Analytical balance (four decimal places) $\pm 0.0002$ g/reading
Two decimal place balances $\pm 0.01$ g/reading
One decimal place balance $\pm 0.1$ g/reading
50.00 mL buret $\pm 0.025$ mL/reading
10.00 mL calibrated pipet $\pm 0.02$ mL/reading
graduated cylinders $\pm 1\%$ of max. volume/reading
If a volume (18.63 mL) of a liquid (density = 0.797 g/mL) is measured (e.g. from 0.00 to 18.63) from a buret and weighed in a clean dry bottle by determining the difference (14.84 g) between the weight of the bottle (11.20 g) and the weight of the bottle plus liquid (26.04 g) the inherent errors are:
Volume % error = $\frac{\pm 0.025 \text{ mL}}{\text{reading}} \cdot \frac{2 \text{ readings} \cdot 100}{18.63 \text{ mL}} = \pm 0.27\%$
Weight % error = $\frac{\pm 0.0002 \text{ g}}{\text{reading}} \cdot \frac{2 \text{ readings} \cdot 100}{\sim 14.84 \text{ g}} = \pm 0.003\%$
The total % inherent error possible in the density is obtained by adding the volume % error and the weight % error to yield 0.27%. The inherent error is obtained by multiplying the density by the inherent % error [(0.797 g/mL) ($\pm 0.0027$) = $\pm 0.002$ g/mL)].

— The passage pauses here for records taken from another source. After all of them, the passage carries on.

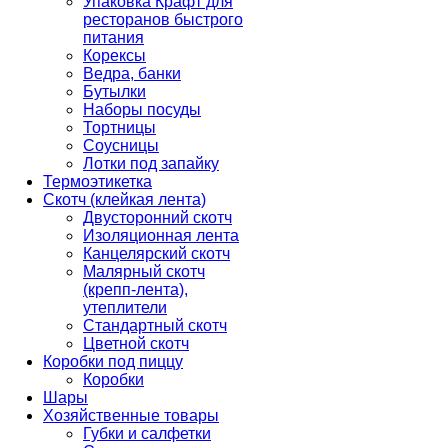
Упаковка Крафт для
ресторанов быстрого
питания
Корексы
Ведра, банки
Бутылки
Наборы посуды
Тортницы
Соусницы
Лотки под запайку
Термоэтикетка
Скотч (клейкая лента)
Двусторонний скотч
Изоляционная лента
Канцелярский скотч
Малярный скотч
(крепп-лента),
утеплители
Стандартный скотч
Цветной скотч
Коробки под пиццу
Коробки
Шары
Хозяйственные товары
Губки и салфетки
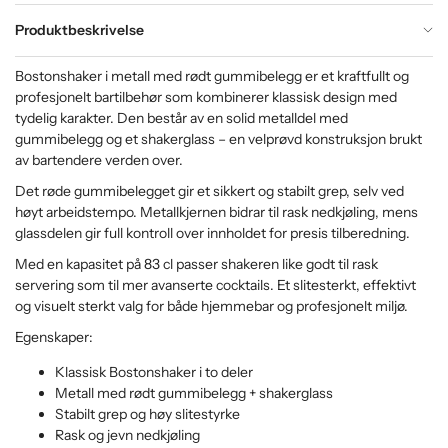
Produktbeskrivelse
Bostonshaker i metall med rødt gummibelegg er et kraftfullt og
profesjonelt bartilbehør som kombinerer klassisk design med
tydelig karakter. Den består av en solid metalldel med
gummibelegg og et shakerglass – en velprøvd konstruksjon brukt
av bartendere verden over.
Det røde gummibelegget gir et sikkert og stabilt grep, selv ved
høyt arbeidstempo. Metallkjernen bidrar til rask nedkjøling, mens
glassdelen gir full kontroll over innholdet for presis tilberedning.
Med en kapasitet på 83 cl passer shakeren like godt til rask
servering som til mer avanserte cocktails. Et slitesterkt, effektivt
og visuelt sterkt valg for både hjemmebar og profesjonelt miljø.
Egenskaper:
Klassisk Bostonshaker i to deler
Metall med rødt gummibelegg + shakerglass
Stabilt grep og høy slitestyrke
Rask og jevn nedkjøling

In a number of determinations, if the difference between the mean (average value) and any individual determination is greater than the inherent error, this represents a random error introduced by the operator or some uncontrolled change in the physical conditions or the environment (e.g., temperature). In this case, additional determinations should be made to minimize these random errors and thereby improve the precision.
Note: Mass is the amount of matter in a substance. Mass is measured by using a balance comparing a known amount of matter to an unknown amount of matter. Weight is measured on a scale. The Mass of an object doesn't change when an object's location is changed. Weight changes with the location.